POST-SHOCK-REVIVAL EVOLUTION IN THE NEUTRINO-HEATING MECHANISM OF CORE-COLLAPSE SUPERNOVAE

We perform experimental simulations with spherical symmetry and axisymmetry to understand the post-shock-revival evolution of core-collapse supernovae. Assuming that the stalled shock wave is relaunched by neutrino heating and employing the so-called light bulb approximation, we induce shock revival by raising the neutrino luminosity up to the critical value, which is determined by dynamical simulations. A 15 M-circle dot progenitor model is employed. We incorporate nuclear network calculations with a consistent equation of state in the simulations to account for the energy release by nuclear reactions and their feedback to hydrodynamics. Varying the shock-relaunch time rather arbitrarily, we investigate the ensuing long-term evolutions systematically, paying particular attention to the explosion energy and nucleosynthetic yields as a function of relaunch time, or equivalently, the accretion rate at shock revival.

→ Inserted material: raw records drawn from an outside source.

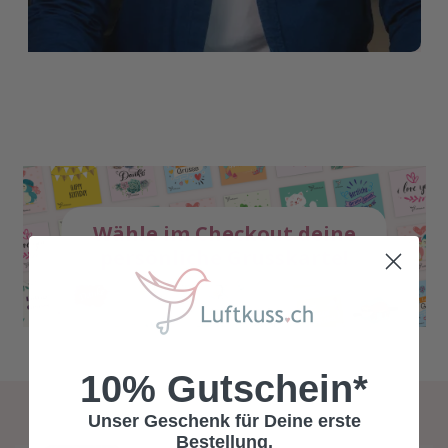
Wähle im Checkout deine
persönliche Grusskarte!
10% Gutschein*
Unser Geschenk für Deine erste
Bestellung.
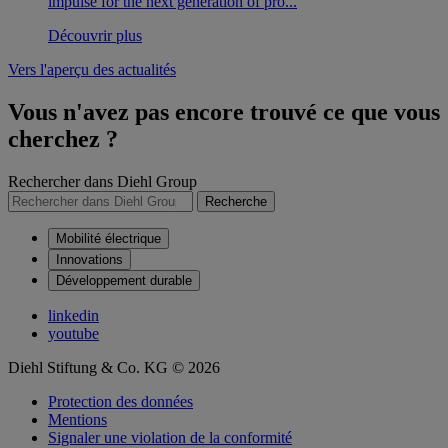
impulse for the next generation of pro...
Découvrir plus
Vers l'aperçu des actualités
Vous n'avez pas encore trouvé ce que vous
cherchez ?
Rechercher dans Diehl Group
Recherche
Mobilité électrique
Innovations
Développement durable
linkedin
youtube
Diehl Stiftung & Co. KG © 2026
Protection des données
Mentions
Signaler une violation de la conformité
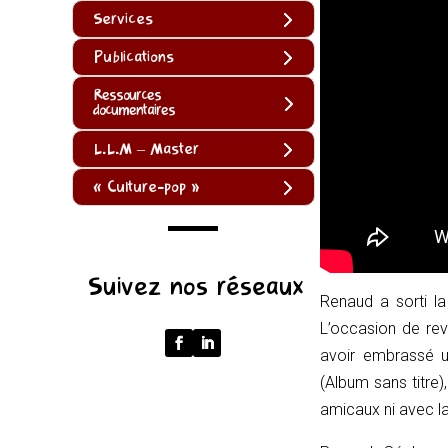
Services
Publications
Ressources
documentaires
L.L.M – Master
« Culture-pop »
(function
Suivez nos réseaux
()
Renaud a sorti la
{
L’occasion de reve
function
avoir embrassé u
normalize(input)
(
Album sans titre
)
{
amicaux ni avec la 
try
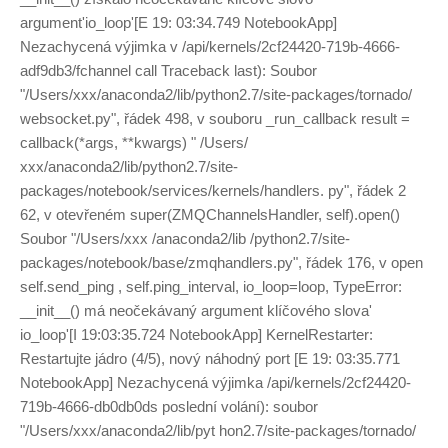
argument'io_loop'[E 19: 03:34.749 NotebookApp]
Nezachycená výjimka v /api/kernels/2cf24420-719b-4666-
adf9db3/fchannel call Traceback last): Soubor
"/Users/xxx/anaconda2/lib/python2.7/site-packages/tornado/
websocket.py", řádek 498, v souboru _run_callback result =
callback(*args, **kwargs) " /Users/
xxx/anaconda2/lib/python2.7/site-
packages/notebook/services/kernels/handlers. py", řádek 2
62, v otevřeném super(ZMQChannelsHandler, self).open()
Soubor "/Users/xxx /anaconda2/lib /python2.7/site-
packages/notebook/base/zmqhandlers.py", řádek 176, v open
self.send_ping , self.ping_interval, io_loop=loop, TypeError:
__init__() má neočekávaný argument klíčového slova'
io_loop'[I 19:03:35.724 NotebookApp] KernelRestarter:
Restartujte jádro (4/5), nový náhodný port [E 19: 03:35.771
NotebookApp] Nezachycená výjimka /api/kernels/2cf24420-
719b-4666-db0db0ds poslední volání): soubor
"/Users/xxx/anaconda2/lib/pyt hon2.7/site-packages/tornado/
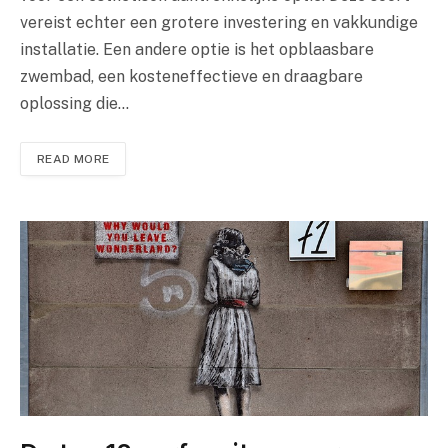
vereist echter een grotere investering en vakkundige
installatie. Een andere optie is het opblaasbare
zwembad, een kosteneffectieve en draagbare
oplossing die…
READ MORE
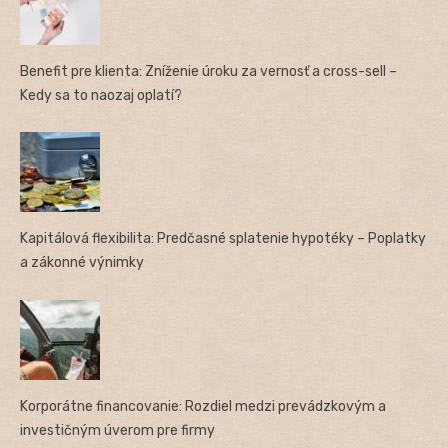
Benefit pre klienta: Zníženie úroku za vernosť a cross-sell –
Kedy sa to naozaj oplatí?
Kapitálová flexibilita: Predčasné splatenie hypotéky – Poplatky
a zákonné výnimky
Korporátne financovanie: Rozdiel medzi prevádzkovým a
investičným úverom pre firmy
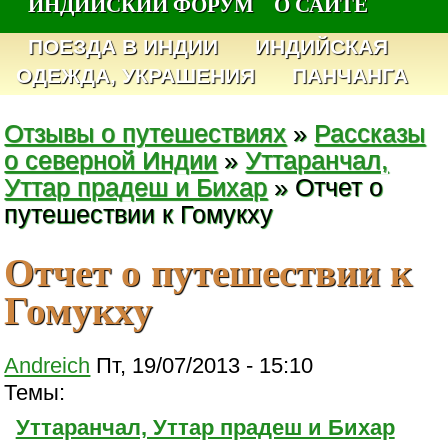
ИНДИЙСКИЙ ФОРУМ
О САЙТЕ
ПОЕЗДА В ИНДИИ
ИНДИЙСКАЯ
ОДЕЖДА, УКРАШЕНИЯ
ПАНЧАНГА
Отзывы о путешествиях
»
Рассказы
о северной Индии
»
Уттаранчал,
Уттар прадеш и Бихар
» Отчет о
путешествии к Гомукху
Отчет о путешествии к
Гомукху
Andreich
Пт, 19/07/2013 - 15:10
Темы:
Уттаранчал, Уттар прадеш и Бихар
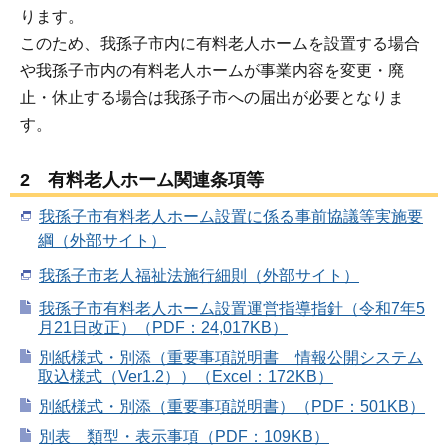
ります。
このため、我孫子市内に有料老人ホームを設置する場合
や我孫子市内の有料老人ホームが事業内容を変更・廃
止・休止する場合は我孫子市への届出が必要となりま
す。
2 有料老人ホーム関連条項等
我孫子市有料老人ホーム設置に係る事前協議等実施要
綱（外部サイト）
我孫子市老人福祉法施行細則（外部サイト）
我孫子市有料老人ホーム設置運営指導指針（令和7年5
月21日改正）（PDF：24,017KB）
別紙様式・別添（重要事項説明書 情報公開システム
取込様式（Ver1.2））（Excel：172KB）
別紙様式・別添（重要事項説明書）（PDF：501KB）
別表 類型・表示事項（PDF：109KB）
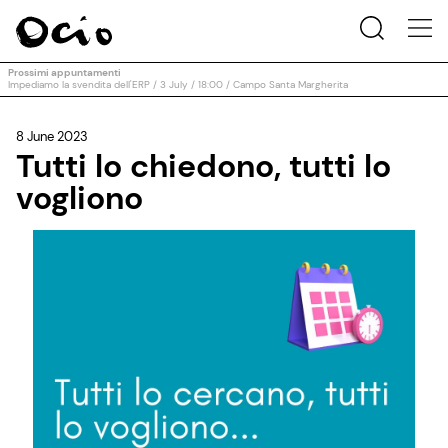
Prossimi appuntamenti
Impediamo la svendita dell'ERP / 3 July / 18:00 / Campo Santa Margherita
8 June 2023
Tutti lo chiedono, tutti lo
vogliono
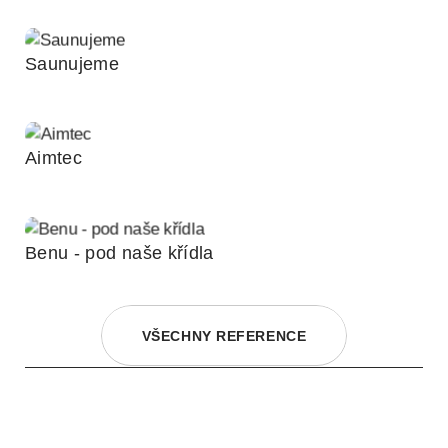
Saunujeme
Aimtec
Benu - pod naše křídla
VŠECHNY REFERENCE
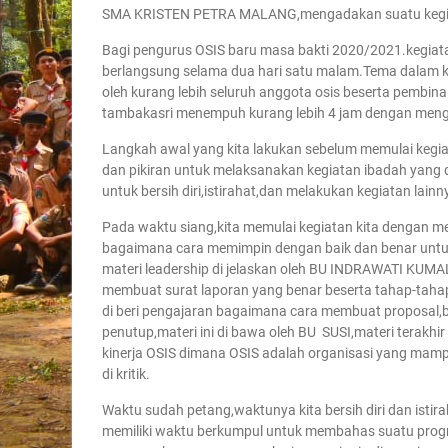
SMA KRISTEN PETRA MALANG,mengadakan suatu kegia
Bagi pengurus OSIS baru masa bakti 2020/2021.kegiatan
berlangsung selama dua hari satu malam.Tema dalam ke
oleh kurang lebih seluruh anggota osis beserta pembina
tambakasri menempuh kurang lebih 4 jam dengan menge
Langkah awal yang kita lakukan sebelum memulai kegia
dan pikiran untuk melaksanakan kegiatan ibadah yang di
untuk bersih diri,istirahat,dan melakukan kegiatan lainn
Pada waktu siang,kita memulai kegiatan kita dengan 
bagaimana cara memimpin dengan baik dan benar untuk
materi leadership di jelaskan oleh BU INDRAWATI KUMAL
membuat surat laporan yang benar beserta tahap-tahap y
di beri pengajaran bagaimana cara membuat proposal,
penutup,materi ini di bawa oleh BU SUSI,materi tera
kinerja OSIS dimana OSIS adalah organisasi yang ma
di kritik.
Waktu sudah petang,waktunya kita bersih diri dan istir
memiliki waktu berkumpul untuk membahas suatu progra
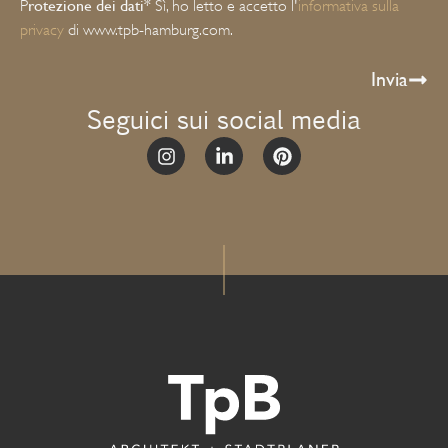
rotezione dei dati*
P
Sì, ho letto e accetto l'
informativa sulla
privacy
di www.tpb-hamburg.com.
Invia
Seguici sui social media
Alternative:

We study in detail how the diagnostic explosion energy approaches the asymptotic value and which physical processes contribute in what proportions to the explosion energy. Furthermore, we study the dependence of physical processes on the relaunch time and the dimension of dynamics. We find that the contribution of nuclear reactions to the explosion energy is comparable to or greater than that of neutrino heating. In particular, recombinations are dominant over burnings in the contributions of nuclear reactions. Interestingly, one-dimensional (1D) models studied in this paper cannot produce the appropriate explosion energy and nickel mass simultaneously; nickels are overproduced. This problem is resolved in 2D models if the shock is relaunched at 300-400 ms after the bounce.